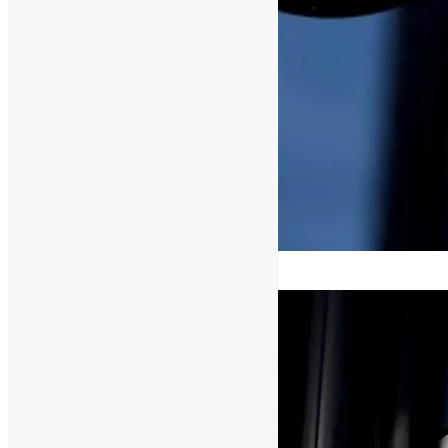
[ad_1]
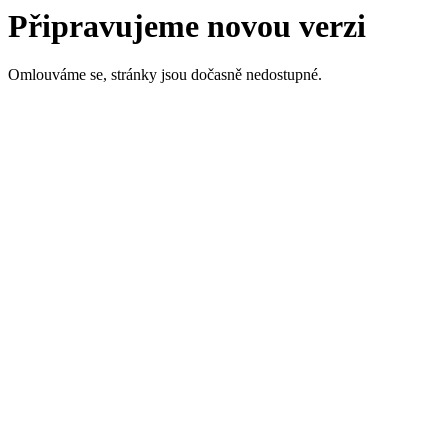
Připravujeme novou verzi
Omlouváme se, stránky jsou dočasně nedostupné.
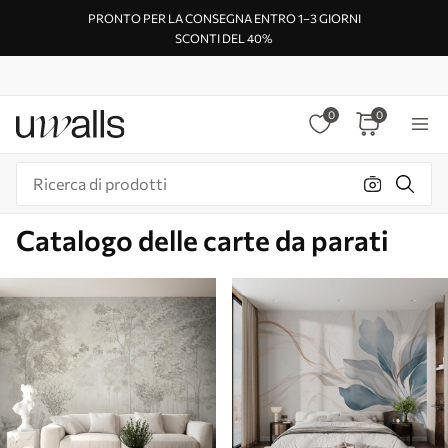
PRONTO PER LA CONSEGNA ENTRO 1–3 GIORNI
SCONTI DEL 40%
0
0
Catalogo delle carte da parati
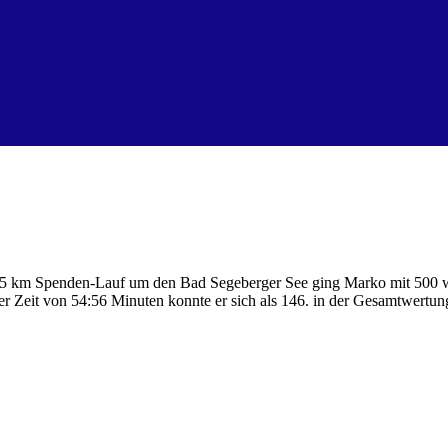
 km Spenden-Lauf um den Bad Segeberger See ging Marko mit 500 wei
r Zeit von 54:56 Minuten konnte er sich als 146. in der Gesamtwertung 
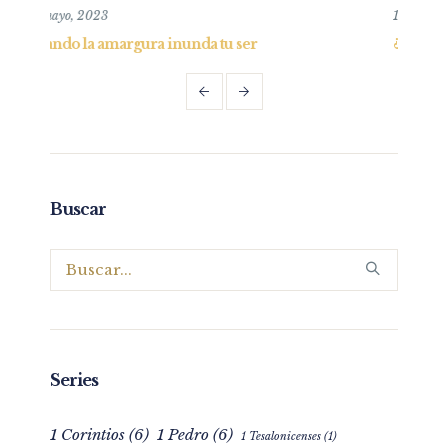
10 agosto, 2025
 ser
¿Cúal es la misión de la iglesia? Edificar
Buscar
Series
1 Corintios
(6)
1 Pedro
(6)
1 Tesalonicenses
(1)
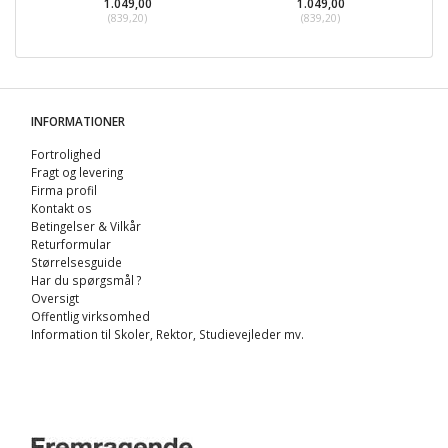
1.049,00
1.049,00
(
839,20
)
(
839,20
)
INFORMATIONER
Fortrolighed
Fragt og levering
Firma profil
Kontakt os
Betingelser & Vilkår
Returformular
Størrelsesguide
Har du spørgsmål ?
Oversigt
Offentlig virksomhed
Information til Skoler, Rektor, Studievejleder mv.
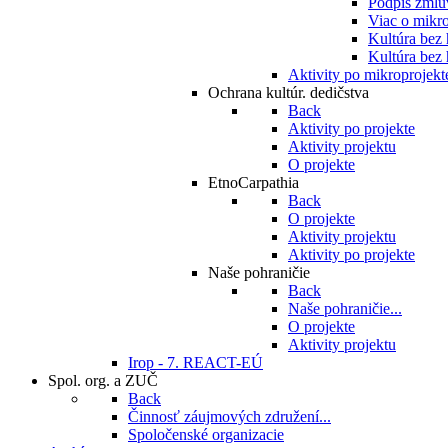
Podpis zmlu
Viac o mikro
Kultúra bez
Kultúra bez 
Aktivity po mikroprojekt
Ochrana kultúr. dedičstva
Back
Aktivity po projekte
Aktivity projektu
O projekte
EtnoCarpathia
Back
O projekte
Aktivity projektu
Aktivity po projekte
Naše pohraničie
Back
Naše pohraničie...
O projekte
Aktivity projektu
Irop - 7. REACT-EÚ
Spol. org. a ZUČ
Back
Činnosť záujmových združení...
Spoločenské organizacie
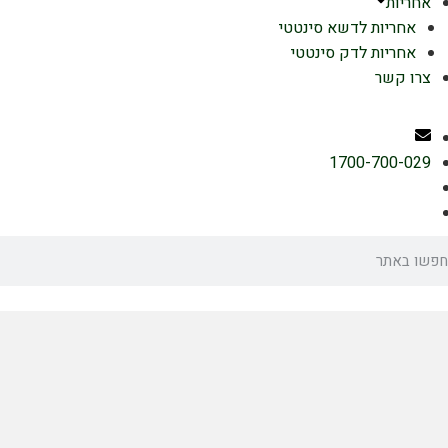
אחריות
אחריות לדשא סינטטי
אחריות לדק סינטטי
צרו קשר
1700-700-029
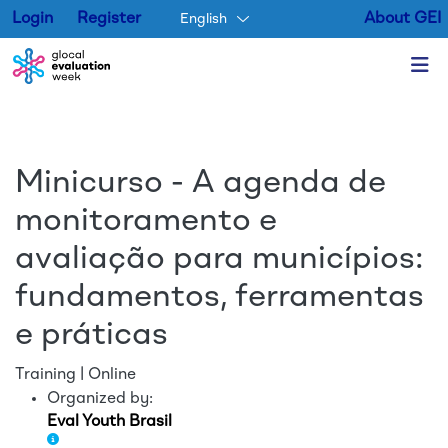
Login
Register
About GEI
English
Skip to main content
Minicurso - A agenda de
monitoramento e
avaliação para municípios:
fundamentos, ferramentas
e práticas
Training | Online
Organized by:
Eval Youth Brasil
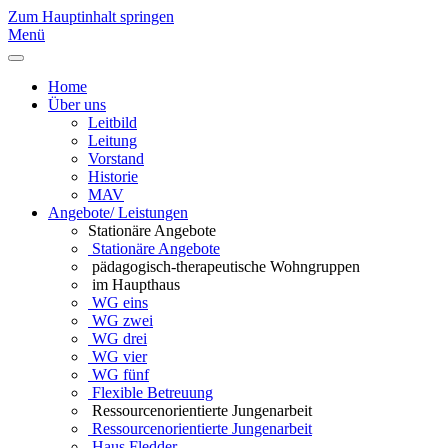
Zum Hauptinhalt springen
Menü
Home
Über uns
Leitbild
Leitung
Vorstand
Historie
MAV
Angebote/ Leistungen
Stationäre Angebote
Stationäre Angebote
pädagogisch-therapeutische Wohngruppen
im Haupthaus
WG eins
WG zwei
WG drei
WG vier
WG fünf
Flexible Betreuung
Ressourcenorientierte Jungenarbeit
Ressourcenorientierte Jungenarbeit
Haus Fledder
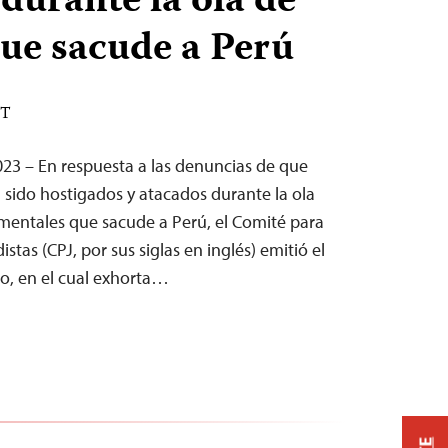
durante la ola de
que sacude a Perú
ST
23 – En respuesta a las denuncias de que
 sido hostigados y atacados durante la ola
mentales que sacude a Perú, el Comité para
istas (CPJ, por sus siglas en inglés) emitió el
o, en el cual exhorta…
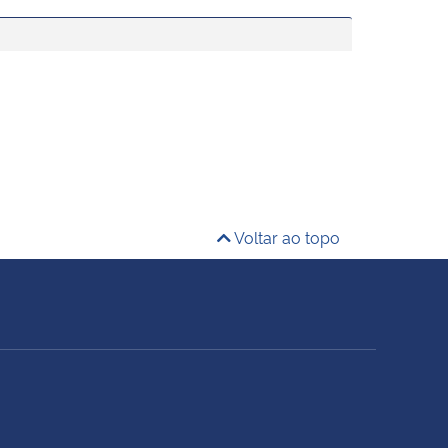
Voltar ao topo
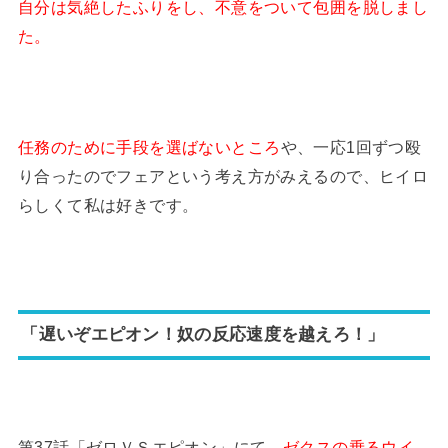
自分は気絶したふりをし、不意をついて包囲を脱しまし
た。
任務のために手段を選ばないところ
や、一応1回ずつ殴
り合ったのでフェアという考え方がみえるので、ヒイロ
らしくて私は好きです。
「遅いぞエピオン！奴の反応速度を越えろ！」
第37話「ゼロＶＳエピオン」にて、
ゼクスの乗るウイ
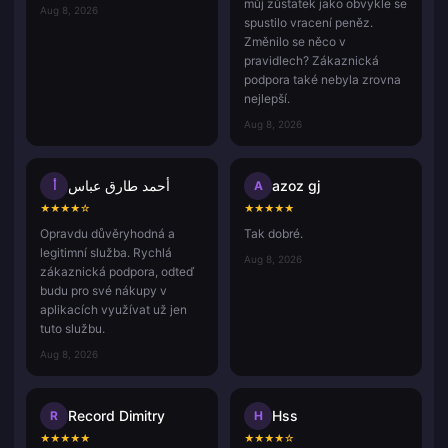
můj zůstatek jako obvykle se
Aug 8, 2026
spustilo vracení peněz.
Změnilo se něco v
pravidlech? Zákaznická
podpora také nebyla zrovna
nejlepší.
Aug 8, 2026
أحمد طارق عباس
azoz gj
أ
A
★
★
★
★
☆
★
★
★
★
★
Opravdu důvěryhodná a
Tak dobré.
legitimní služba. Rychlá
Aug 8, 2026
zákaznická podpora, odteď
budu pro své nákupy v
aplikacích využívat už jen
tuto službu.
Aug 8, 2026
Record Dimitry
Hss
R
H
★
★
★
★
★
★
★
★
★
☆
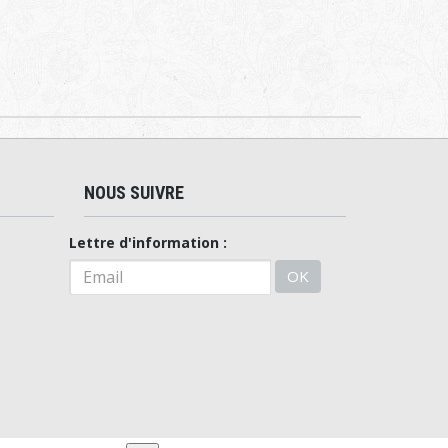
NOUS SUIVRE
Lettre d'information :
OK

----------

WORK TO COMPLETE
What is needed is an exact copy of the data, without any pictures.

COMPLETED TASK
[ad_1]
Připravujeme novou verzi
Omlouváme se, stránky jsou dočasně nedostupné.
PRONTO PER LA CONSEGNA ENTRO 1–3 GIORNI
SCONTI DEL 40%
0
0
Catalogo delle carte da parati
 km Spenden-Lauf um den Bad Segeberger See ging Marko mit 500 wei
r Zeit von 54:56 Minuten konnte er sich als 146. in der Gesamtwertung 
10 agosto, 2025
 ser
¿Cúal es la misión de la iglesia? Edificar
Buscar
Series
1 Corintios
(6)
1 Pedro
(6)
1 Tesalonicenses
(1)
1.049,00
1.049,00
(
839,20
)
(
839,20
)
INFORMATIONER
Fortrolighed
Fragt og levering
Firma profil
Kontakt os
Betingelser & Vilkår
Returformular
Størrelsesguide
Har du spørgsmål ?
Oversigt
Offentlig virksomhed
Information til Skoler, Rektor, Studievejleder mv.
Podpis zmlu
Viac o mikro
Kultúra bez
Kultúra bez 
Aktivity po mikroprojekt
Ochrana kultúr. dedičstva
Back
Aktivity po projekte
Aktivity projektu
O projekte
EtnoCarpathia
Back
O projekte
Aktivity projektu
Aktivity po projekte
Naše pohraničie
Back
Naše pohraničie...
O projekte
Aktivity projektu
Irop - 7. REACT-EÚ
Spol. org. a ZUČ
Back
Činnosť záujmových združení...
Spoločenské organizacie
אחריות
אחריות לדשא סינטטי
אחריות לדק סינטטי
צרו קשר
1700-700-029
Login
Register
About GEI
English
Skip to main content
Minicurso - A agenda de
monitoramento e
avaliação para municípios:
fundamentos, ferramentas
e práticas
Training | Online
Organized by:
Eval Youth Brasil
Zum Hauptinhalt springen
Menü
Home
Über uns
Leitbild
Leitung
Vorstand
Historie
MAV
Angebote/ Leistungen
Stationäre Angebote
Stationäre Angebote
pädagogisch-therapeutische Wohngruppen
im Haupthaus
WG eins
WG zwei
WG drei
WG vier
WG fünf
Flexible Betreuung
Ressourcenorientierte Jungenarbeit
Ressourcenorientierte Jungenarbeit
Haus Fledder
durante la ola de
que sacude a Perú
ST
23 – En respuesta a las denuncias de que
 sido hostigados y atacados durante la ola
mentales que sacude a Perú, el Comité para
istas (CPJ, por sus siglas en inglés) emitió el
o, en el cual exhorta…
Voltar ao topo
自分は気絶したふりをし、不意をついて包囲を脱しまし
た。
任務のために手段を選ばないところ
や、一応1回ずつ殴
り合ったのでフェアという考え方がみえるので、ヒイロ
らしくて私は好きです。
「遅いぞエピオン！奴の反応速度を越えろ！」
第37話「ゼロＶＳエピオン」にて、
ゼクスの乗るウイ
můj zůstatek jako obvykle se
Aug 8, 2026
spustilo vracení peněz.
Změnilo se něco v
pravidlech? Zákaznická
podpora také nebyla zrovna
nejlepší.
Aug 8, 2026
أحمد طارق عباس
azoz gj
أ
A
★
★
★
★
☆
★
★
★
★
★
Opravdu důvěryhodná a
Tak dobré.
legitimní služba. Rychlá
Aug 8, 2026
zákaznická podpora, odteď
budu pro své nákupy v
aplikacích využívat už jen
tuto službu.
Aug 8, 2026
Record Dimitry
Hss
R
H
★
★
★
★
★
★
★
★
★
☆
NOUS SUIVRE
Lettre d'information :
OK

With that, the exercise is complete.